*Purpose: Successful orthotopic liver transplantation (OLT) surgery mostly depends on good and functional liver donor, besides of mature transplant technology. The molecular basis of different liver donor with distinct susceptibility to ischemia/reperfusion (I/R) injury during liver transplantation remains undefined. Using isobaric tags for relative and absolute quantification (iTRAQ), we investigated proteomic alterations during early graft reperfusion in human liver transplantation.

*Methods: Liver transplant clinical data were compiled from November 2015 to December 2017 at the First Affiliated Hospital of Sun Yat-sen University, China. Liver tissue samples were acquired from 15 donor livers, which belongs to three groups: optimal graft function (OGF), early allograft dysfunction (EAD), primary nonfunction (PNF). Each pair biopsy was taken before anhepatic phase and at the end of transplantation. Liver samples obtained at the start of the retrieval operation were set up as normal control group. Comparative quantitative proteomics was performed to find differential promoetic among OGF, EAD, PNF and control group. Label-free LC−MRM-MS-based targeted method was further emploied for verification. MRM analyses were performed on a QTRAP5500 mass spectrometer equipped with LC-20AD nanoHPLC system.

*Results: A total of 6505 proteins were preliminarily identified in the human liver donor. As for the data of comparative quantitative proteomics, 1139 proteins were expressed differentially between those tissue group. As for the the comparison of ischemia reperfusion injury related proteins, 318 proteins were identified to be expressed differentially compared to normal control group. 22 proteins play a centrol role in the IRI injury process. However, a higher uniformity was noted in the PNF group. More than 160 differentially expressed proteins were detected in PNF group, compared to 54 and 36 proteins in the EAD and OGF groups respectively. The molecular function of these proteins were mainly involved in catalytic activity, binding, antioxidant activity, transporter, structual molecule, receptor, molecular transducer, enzyme regulator, electron carrier. Further verification test demonstrated that 103 proteins could feasible for MRM analysis, and 57 proteins were finally verified among those groups. 15 proteins were verified to be related to IRI injury, including decreased expression of CNDP2, PRDX1, HGD, FABPL, THIO, 6PGD, HPPD in PNF group.

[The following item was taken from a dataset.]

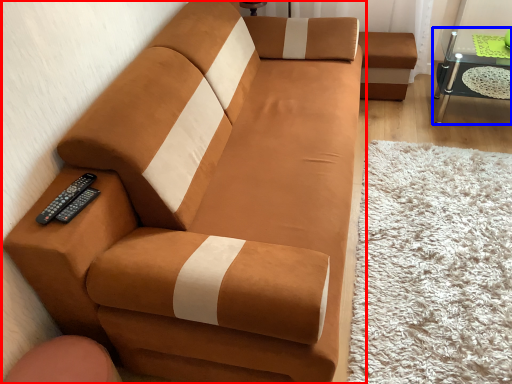 Question: Which of the following is the farthest to the observer, studio couch (highlighted by a red box) or table (highlighted by a blue box)?

Choices:
 (A) studio couch
 (B) table

Answer: (B) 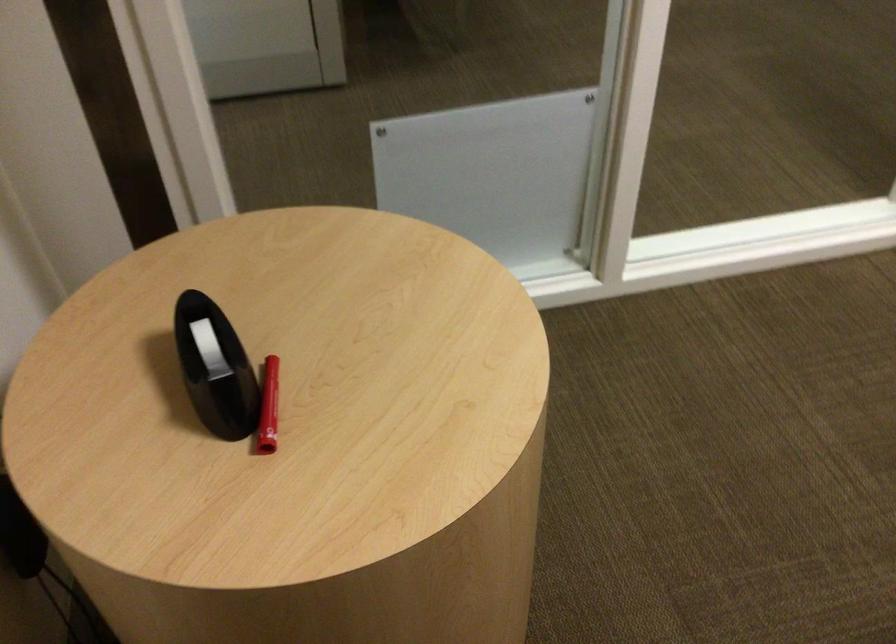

*Conclusions: This study uncovered new insights into graft function related protein in liver allograft. Several significantly altered protein expressions were found in PNF group. Dysfunctional liver donor is more sensible to IRI injury companied with more protein changes in biological process and molecular function. The present findings might provide new avenues for evaluation of liver allograft quality.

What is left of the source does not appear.